If our society was and is unwilling to provide resources for decent treatment, it is naive or cynical to assert that we will spend enough in the future for expanded and ever more expensive hospitalization. We can only justify the infringement of liberty that involuntary hospitalization represents for non-dangerous disordered people if their condition improves--the discomfort that they may cause us is insufficient moral or legal justification. And no convincing evidence suggests that “reinstitutionalization” will provide the severely disordered with humane care and a reasonable chance for an autonomous life.

Broadened commitment criteria, even if they appear sensible and require treatment, will be abused. Studies of states with narrow commitment criteria demonstrate that one-third to one-half of persons committed did not really satisfy the statutory criteria for commitment. If the commitment criteria are broad, pressure to remove the disordered from the community will inexorably produce even more overcommitment.
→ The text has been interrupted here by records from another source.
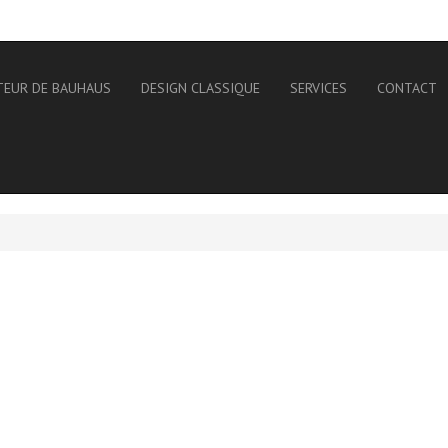
TEUR DE BAUHAUS
DESIGN CLASSIQUE
SERVICES
CONTACT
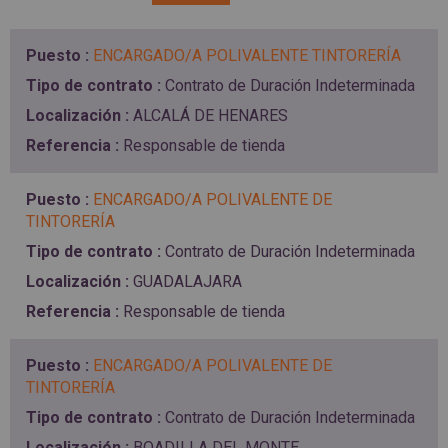
SPAIN
FRANCE
English
English
Spanish
Français
ENCARGADO/A POLIVALENTE TINTORERÍA
SWITZERLAND
GEORGIA
Deutsch
English
Français
Contrato de Duración Indeterminada
ქართული
English
ALCALÁ DE HENARES
GREECE
UKRAINE
Ελληνικά
Українська
Responsable de tienda
English
SAUDI ARABIA
HUNGARY
Arabic
Magyar
English
ENCARGADO/A POLIVALENTE DE
English
TINTORERÍA
Contrato de Duración Indeterminada
GUADALAJARA
Responsable de tienda
ENCARGADO/A POLIVALENTE DE
TINTORERÍA
Contrato de Duración Indeterminada
BOADILLA DEL MONTE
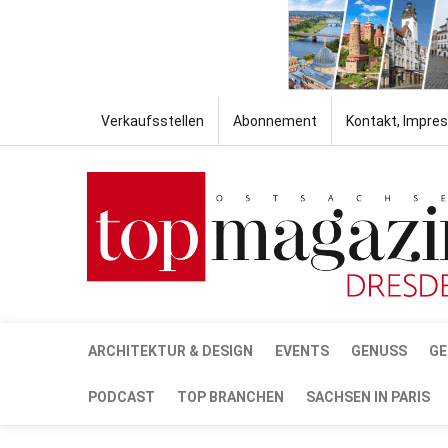
Verkaufsstellen
Abonnement
Kontakt, Impre
ARCHITEKTUR & DESIGN
EVENTS
GENUSS
GE
PODCAST
TOP BRANCHEN
SACHSEN IN PARIS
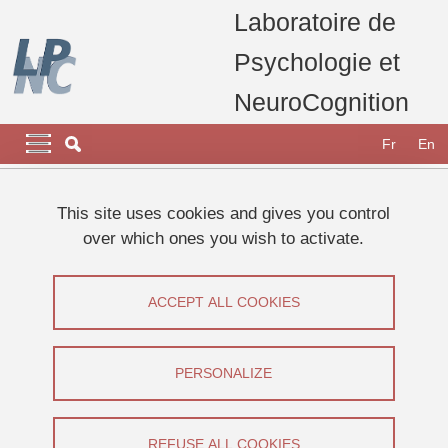
Skip to main content
Cookies management
Laboratoire de
Psychologie et
NeuroCognition
Navigation principale
Navigation principale mobile
Fr
En
Breadcrumb
Home
Appel à participants
Etudes 2023
This site uses cookies and gives you control
Etude sur la neuroesthétique de l'architecture
over which ones you wish to activate.
Etude sur la neuroesthétique de
ACCEPT ALL COOKIES
l'architecture
Share on Facebook
Share on LinkedIn
PERSONALIZE
Print
Share
Share this page URL
REFUSE ALL COOKIES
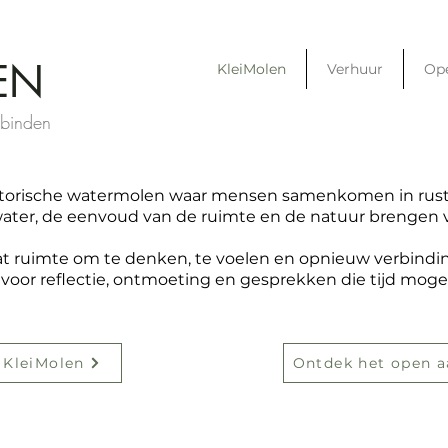
EN
KleiMolen
Verhuur
Op
rbinden
istorische watermolen waar mensen samenkomen in rust
ter, de eenvoud van de ruimte en de natuur brengen va
at ruimte om te denken, te voelen en opnieuw verbindi
 voor reflectie, ontmoeting en gesprekken die tijd mo
 KleiMolen
Ontdek het open 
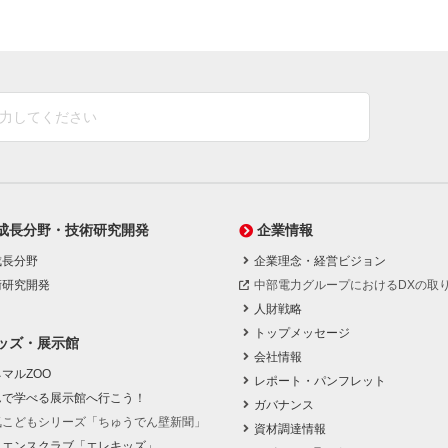
成長分野・技術研究開発
企業情報
成長分野
企業理念・経営ビジョン
術研究開発
中部電力グループにおけるDXの取
人財戦略
トップメッセージ
ッズ・展示館
会社情報
マルZOO
レポート・パンフレット
んで学べる展示館へ行こう！
ガバナンス
気こどもシリーズ「ちゅうでん壁新聞」
資材調達情報
イエンスクラブ「エレキッズ」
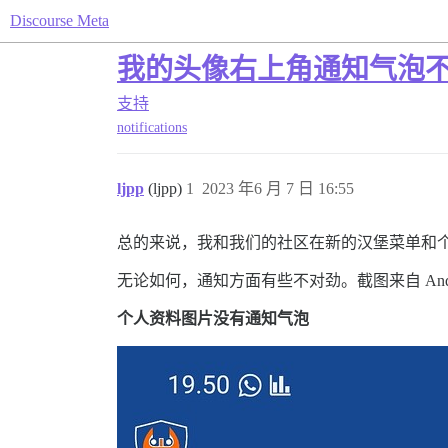
Discourse Meta
我的头像右上角通知气泡
支持
notifications
ljpp
(ljpp)
1
2023 年6 月 7 日 16:55
总的来说，我和我们的社区在新的汉堡菜单和
无论如何，通知方面有些不对劲。截图来自 Androi
个人资料图片没有通知气泡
We will simply trade visible misery and degradation in the community for invisible degradation and misery in overcrowded and understaffed institutions. The only major published study of the effects of reinstitutionalization found that in the state of Washington, which broadened its hospitalization criteria, the state hospitals are once again overcrowded, adequate treatment is unavailable, many persons who were able to live in the community without hospitalization are now committed for long periods, and, most ironically, there is insufficient room for patients who voluntarily seek help. We probably will not allow state hospitals to become snake pits again, but who will pay the massive costs if the patient population increases?
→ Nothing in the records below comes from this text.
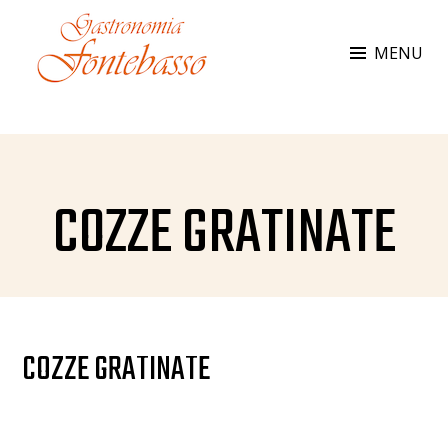
Skip
to
MENU
content
GASTRONOMIA FONTEBASSO
Da 35 anni al vostro servizio
COZZE GRATINATE
COZZE GRATINATE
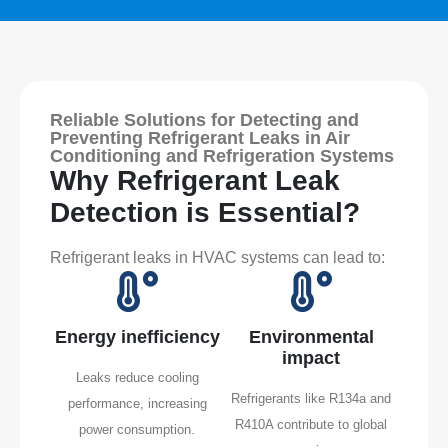
Reliable Solutions for Detecting and
Preventing Refrigerant Leaks in Air
Conditioning and Refrigeration Systems
Why Refrigerant Leak
Detection is Essential?
Refrigerant leaks in HVAC systems can lead to:
Energy inefficiency
Environmental
impact
Leaks reduce cooling
Refrigerants like R134a and
performance, increasing
R410A contribute to global
power consumption.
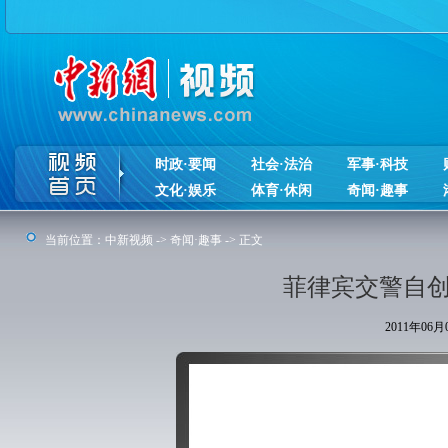
时政·要闻
社会·法治
军事·科技
文化·娱乐
体育·休闲
奇闻·趣事
当前位置：
中新视频
->
奇闻·趣事
-> 正文
菲律宾交警自创
2011年06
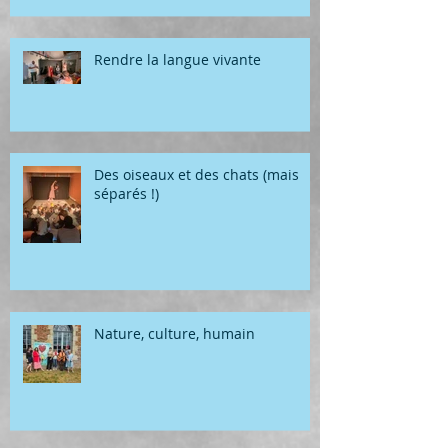
Rendre la langue vivante
Des oiseaux et des chats (mais
séparés !)
Nature, culture, humain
The proper response to non-dangerous mentally disordered persons is to allocate sufficient resources to provide community-based treatment and rehabilitation. Many comparative studies demonstrate that community care is less expensive and as effective as in-patient hospitalization; in fact, a recent Vermont study demonstrated that it is feasible to dismantle the state hospital system entirely and replace it with a network of community services. Self-help and advocacy groups run by former patients are another promising approach that should be supported. Finally, we should change the provision of care incentives to ensure that far greater numbers of the most talented mental-health professionals work with the severely disabled, rather than with the “worried well.”

Homelessness is basically a social-welfare problem. It is not produced primarily by mental disorder. Few rich disordered people are sleeping in doorways, and many homeless people are not disordered. Involuntary hospitalization is not a sensible means of providing shelter to the needy. Excluding the mentally disordered from our communities will only permit us to avoid confronting the misery.